→ **Task details**:
Every line below is to be given again precisely; images are to be left out.

^^^^^^^^

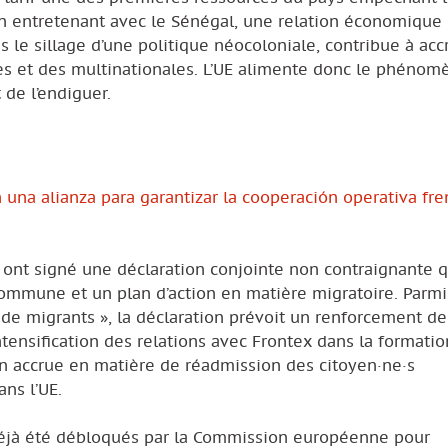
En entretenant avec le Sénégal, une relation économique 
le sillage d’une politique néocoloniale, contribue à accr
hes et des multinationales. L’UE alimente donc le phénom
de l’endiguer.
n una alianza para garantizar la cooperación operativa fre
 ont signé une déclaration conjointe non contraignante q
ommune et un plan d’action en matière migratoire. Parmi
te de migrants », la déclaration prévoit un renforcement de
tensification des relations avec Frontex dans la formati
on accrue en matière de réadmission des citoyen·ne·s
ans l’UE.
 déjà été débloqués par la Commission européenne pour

^^^^^^^^

→ **Answer to the exercise**:
En entretenant avec le Sénégal, une relation économique 
le sillage d’une politique néocoloniale, contribue à accr
hes et des multinationales. L’UE alimente donc le phénom
de l’endiguer.
n una alianza para garantizar la cooperación operativa fre
 ont signé une déclaration conjointe non contraignante q
ommune et un plan d’action en matière migratoire. Parmi
te de migrants », la déclaration prévoit un renforcement de
tensification des relations avec Frontex dans la formati
on accrue en matière de réadmission des citoyen·ne·s
ans l’UE.
 déjà été débloqués par la Commission européenne pour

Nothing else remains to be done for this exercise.